Look through the entries for the string "source" and copy every line where it shows up.
*** Exercise input Section Begins ***
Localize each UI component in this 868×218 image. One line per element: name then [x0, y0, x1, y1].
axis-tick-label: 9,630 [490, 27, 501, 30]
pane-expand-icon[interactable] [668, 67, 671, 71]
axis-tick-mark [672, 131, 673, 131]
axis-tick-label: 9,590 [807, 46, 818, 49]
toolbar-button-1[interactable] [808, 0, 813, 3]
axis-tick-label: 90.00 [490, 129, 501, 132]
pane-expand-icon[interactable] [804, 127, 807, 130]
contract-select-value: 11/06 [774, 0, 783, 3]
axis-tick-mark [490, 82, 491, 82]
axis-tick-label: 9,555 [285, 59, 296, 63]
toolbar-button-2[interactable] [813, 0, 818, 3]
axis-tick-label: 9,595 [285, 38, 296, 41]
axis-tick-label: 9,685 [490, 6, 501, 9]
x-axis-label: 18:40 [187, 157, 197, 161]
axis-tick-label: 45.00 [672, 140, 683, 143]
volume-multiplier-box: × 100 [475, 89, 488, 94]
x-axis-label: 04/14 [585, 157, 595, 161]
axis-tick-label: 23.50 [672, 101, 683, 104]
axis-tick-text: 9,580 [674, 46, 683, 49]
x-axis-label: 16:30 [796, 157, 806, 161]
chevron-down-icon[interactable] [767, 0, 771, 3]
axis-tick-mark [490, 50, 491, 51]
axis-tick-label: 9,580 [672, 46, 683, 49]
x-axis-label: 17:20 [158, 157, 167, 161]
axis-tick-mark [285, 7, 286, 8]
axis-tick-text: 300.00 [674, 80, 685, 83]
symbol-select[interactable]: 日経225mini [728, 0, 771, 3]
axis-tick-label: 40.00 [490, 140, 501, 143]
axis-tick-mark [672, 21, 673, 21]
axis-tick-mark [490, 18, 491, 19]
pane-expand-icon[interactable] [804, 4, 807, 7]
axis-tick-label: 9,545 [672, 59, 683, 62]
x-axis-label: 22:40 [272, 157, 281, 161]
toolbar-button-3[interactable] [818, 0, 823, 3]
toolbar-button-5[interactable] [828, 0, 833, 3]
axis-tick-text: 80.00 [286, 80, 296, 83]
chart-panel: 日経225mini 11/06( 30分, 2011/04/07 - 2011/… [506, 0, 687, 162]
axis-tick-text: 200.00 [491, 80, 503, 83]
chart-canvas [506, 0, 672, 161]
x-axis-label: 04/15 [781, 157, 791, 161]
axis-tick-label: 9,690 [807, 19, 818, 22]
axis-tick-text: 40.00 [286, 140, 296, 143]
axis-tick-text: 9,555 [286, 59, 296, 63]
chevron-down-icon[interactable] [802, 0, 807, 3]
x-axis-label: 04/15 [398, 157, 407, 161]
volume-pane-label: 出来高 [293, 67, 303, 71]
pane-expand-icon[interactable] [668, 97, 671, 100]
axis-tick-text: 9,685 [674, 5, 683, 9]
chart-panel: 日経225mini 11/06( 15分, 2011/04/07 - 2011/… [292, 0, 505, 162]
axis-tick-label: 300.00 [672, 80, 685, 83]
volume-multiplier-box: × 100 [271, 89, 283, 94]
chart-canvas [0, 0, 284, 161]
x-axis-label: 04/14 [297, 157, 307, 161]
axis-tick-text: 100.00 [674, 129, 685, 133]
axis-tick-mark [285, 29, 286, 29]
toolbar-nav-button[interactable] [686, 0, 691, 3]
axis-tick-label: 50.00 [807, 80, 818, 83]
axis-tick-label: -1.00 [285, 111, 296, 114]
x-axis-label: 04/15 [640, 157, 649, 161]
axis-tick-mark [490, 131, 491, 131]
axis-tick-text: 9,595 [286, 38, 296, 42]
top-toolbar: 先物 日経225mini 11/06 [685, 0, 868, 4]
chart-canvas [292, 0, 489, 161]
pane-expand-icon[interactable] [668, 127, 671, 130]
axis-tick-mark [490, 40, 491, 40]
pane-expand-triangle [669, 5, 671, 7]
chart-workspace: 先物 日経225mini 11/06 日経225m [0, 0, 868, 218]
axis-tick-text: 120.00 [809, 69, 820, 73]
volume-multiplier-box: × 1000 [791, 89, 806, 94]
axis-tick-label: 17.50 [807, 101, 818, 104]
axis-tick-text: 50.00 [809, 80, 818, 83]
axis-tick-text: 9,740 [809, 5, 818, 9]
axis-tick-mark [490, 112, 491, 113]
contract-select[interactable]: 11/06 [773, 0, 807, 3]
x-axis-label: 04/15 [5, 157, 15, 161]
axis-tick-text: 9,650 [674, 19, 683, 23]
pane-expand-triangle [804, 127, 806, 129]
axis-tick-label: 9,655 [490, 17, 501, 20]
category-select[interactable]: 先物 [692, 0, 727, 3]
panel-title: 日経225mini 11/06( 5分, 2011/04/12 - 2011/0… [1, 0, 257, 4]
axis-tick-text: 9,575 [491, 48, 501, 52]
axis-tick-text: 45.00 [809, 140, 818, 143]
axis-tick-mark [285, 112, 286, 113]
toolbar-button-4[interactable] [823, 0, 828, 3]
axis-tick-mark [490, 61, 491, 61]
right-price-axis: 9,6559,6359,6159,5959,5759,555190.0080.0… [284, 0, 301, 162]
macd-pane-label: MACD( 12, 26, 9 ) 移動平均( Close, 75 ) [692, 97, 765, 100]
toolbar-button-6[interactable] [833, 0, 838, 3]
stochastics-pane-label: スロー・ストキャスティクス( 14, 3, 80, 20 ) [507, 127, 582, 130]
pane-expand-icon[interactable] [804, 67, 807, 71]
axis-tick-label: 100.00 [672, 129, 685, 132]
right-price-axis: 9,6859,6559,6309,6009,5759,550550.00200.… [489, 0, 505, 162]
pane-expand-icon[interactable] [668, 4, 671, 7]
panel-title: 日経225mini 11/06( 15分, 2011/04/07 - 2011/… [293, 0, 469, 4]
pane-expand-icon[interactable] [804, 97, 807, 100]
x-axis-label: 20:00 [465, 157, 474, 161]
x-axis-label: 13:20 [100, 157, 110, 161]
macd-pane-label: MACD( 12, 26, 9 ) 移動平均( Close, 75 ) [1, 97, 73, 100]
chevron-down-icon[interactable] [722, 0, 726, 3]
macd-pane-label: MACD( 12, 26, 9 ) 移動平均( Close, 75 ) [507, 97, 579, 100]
*** Exercise input Section Ends ***
*** Exercise input Section Begins ***
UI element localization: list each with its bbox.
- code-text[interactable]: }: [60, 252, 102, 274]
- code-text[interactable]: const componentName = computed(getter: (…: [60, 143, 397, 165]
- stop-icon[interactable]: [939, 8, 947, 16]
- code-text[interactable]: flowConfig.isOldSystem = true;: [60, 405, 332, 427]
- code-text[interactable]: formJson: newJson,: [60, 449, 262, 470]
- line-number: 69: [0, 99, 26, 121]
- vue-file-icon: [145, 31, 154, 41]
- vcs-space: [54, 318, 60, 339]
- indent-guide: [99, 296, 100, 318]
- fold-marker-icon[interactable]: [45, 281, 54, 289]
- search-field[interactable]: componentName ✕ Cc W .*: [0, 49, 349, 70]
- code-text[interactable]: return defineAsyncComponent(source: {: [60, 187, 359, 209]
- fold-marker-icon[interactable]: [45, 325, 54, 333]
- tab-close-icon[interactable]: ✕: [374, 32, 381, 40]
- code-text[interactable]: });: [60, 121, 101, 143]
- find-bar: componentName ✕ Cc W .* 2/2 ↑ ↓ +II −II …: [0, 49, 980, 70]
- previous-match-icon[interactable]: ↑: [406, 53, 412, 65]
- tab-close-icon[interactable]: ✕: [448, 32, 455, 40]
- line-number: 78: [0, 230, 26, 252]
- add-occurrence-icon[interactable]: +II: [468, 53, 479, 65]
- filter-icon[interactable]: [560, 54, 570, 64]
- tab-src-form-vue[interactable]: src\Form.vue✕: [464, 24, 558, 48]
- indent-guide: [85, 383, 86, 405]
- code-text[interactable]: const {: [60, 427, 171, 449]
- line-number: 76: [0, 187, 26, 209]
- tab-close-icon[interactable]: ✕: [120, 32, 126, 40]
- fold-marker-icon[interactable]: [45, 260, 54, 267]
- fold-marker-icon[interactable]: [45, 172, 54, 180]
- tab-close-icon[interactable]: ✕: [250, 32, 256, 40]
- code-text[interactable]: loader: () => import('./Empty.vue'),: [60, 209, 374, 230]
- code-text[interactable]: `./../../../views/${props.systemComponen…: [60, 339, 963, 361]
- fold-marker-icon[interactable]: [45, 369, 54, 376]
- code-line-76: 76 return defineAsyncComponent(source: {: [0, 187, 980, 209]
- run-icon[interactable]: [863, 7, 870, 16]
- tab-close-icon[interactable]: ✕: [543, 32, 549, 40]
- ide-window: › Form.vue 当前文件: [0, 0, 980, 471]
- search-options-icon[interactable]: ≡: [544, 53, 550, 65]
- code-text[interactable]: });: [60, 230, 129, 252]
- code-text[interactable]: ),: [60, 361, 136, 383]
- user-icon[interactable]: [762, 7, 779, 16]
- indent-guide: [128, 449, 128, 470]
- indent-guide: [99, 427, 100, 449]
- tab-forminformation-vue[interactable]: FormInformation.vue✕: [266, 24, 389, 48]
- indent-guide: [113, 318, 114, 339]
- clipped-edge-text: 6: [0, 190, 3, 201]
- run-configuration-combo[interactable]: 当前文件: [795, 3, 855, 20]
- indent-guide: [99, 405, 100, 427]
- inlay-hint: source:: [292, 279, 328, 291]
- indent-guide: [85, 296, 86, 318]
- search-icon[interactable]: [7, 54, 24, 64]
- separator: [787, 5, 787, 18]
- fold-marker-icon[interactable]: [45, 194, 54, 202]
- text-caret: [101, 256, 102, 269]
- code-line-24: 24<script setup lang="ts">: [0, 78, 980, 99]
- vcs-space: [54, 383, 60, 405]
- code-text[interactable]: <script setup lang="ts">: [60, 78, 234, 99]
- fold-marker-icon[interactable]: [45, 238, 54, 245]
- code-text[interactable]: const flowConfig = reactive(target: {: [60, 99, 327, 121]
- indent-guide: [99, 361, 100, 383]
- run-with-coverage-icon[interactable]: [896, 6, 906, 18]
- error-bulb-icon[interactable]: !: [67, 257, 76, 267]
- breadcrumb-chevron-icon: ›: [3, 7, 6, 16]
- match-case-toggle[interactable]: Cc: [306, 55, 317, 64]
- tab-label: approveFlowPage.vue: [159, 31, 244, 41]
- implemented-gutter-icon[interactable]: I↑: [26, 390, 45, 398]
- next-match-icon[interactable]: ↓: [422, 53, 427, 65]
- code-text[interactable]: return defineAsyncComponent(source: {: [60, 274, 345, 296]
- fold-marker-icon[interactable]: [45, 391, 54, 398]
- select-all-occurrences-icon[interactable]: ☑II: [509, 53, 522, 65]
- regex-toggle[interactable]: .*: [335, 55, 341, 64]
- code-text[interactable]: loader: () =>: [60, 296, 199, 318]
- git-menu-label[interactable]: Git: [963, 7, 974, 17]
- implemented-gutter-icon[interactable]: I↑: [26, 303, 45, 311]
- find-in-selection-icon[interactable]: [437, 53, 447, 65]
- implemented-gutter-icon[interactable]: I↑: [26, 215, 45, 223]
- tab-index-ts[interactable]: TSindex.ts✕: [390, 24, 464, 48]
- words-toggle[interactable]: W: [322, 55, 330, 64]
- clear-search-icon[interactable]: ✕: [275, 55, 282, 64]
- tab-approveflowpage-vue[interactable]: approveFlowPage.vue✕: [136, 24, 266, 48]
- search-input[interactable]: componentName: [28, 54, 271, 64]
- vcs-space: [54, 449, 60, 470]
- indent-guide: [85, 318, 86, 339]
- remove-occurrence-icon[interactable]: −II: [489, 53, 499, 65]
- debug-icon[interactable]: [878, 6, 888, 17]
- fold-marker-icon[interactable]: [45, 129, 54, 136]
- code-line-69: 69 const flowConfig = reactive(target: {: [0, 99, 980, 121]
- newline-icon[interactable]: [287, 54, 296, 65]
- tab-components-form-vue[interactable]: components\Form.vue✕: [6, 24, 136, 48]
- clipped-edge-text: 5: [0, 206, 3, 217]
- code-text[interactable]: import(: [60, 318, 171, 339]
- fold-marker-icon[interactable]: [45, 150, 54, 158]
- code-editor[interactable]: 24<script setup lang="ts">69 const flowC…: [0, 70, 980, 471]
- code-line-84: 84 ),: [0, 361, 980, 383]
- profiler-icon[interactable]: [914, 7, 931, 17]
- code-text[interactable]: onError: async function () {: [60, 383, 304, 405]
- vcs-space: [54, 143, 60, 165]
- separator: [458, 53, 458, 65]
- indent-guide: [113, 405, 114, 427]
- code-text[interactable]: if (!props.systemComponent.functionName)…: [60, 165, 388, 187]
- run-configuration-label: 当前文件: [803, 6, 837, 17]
*** Exercise input Section Ends ***
_Response to the task_
- code-text[interactable]: return defineAsyncComponent(source: {: [60, 187, 359, 209]
- code-line-76: 76 return defineAsyncComponent(source: {: [0, 187, 980, 209]
- inlay-hint: source:: [292, 279, 328, 291]
- code-text[interactable]: return defineAsyncComponent(source: {: [60, 274, 345, 296]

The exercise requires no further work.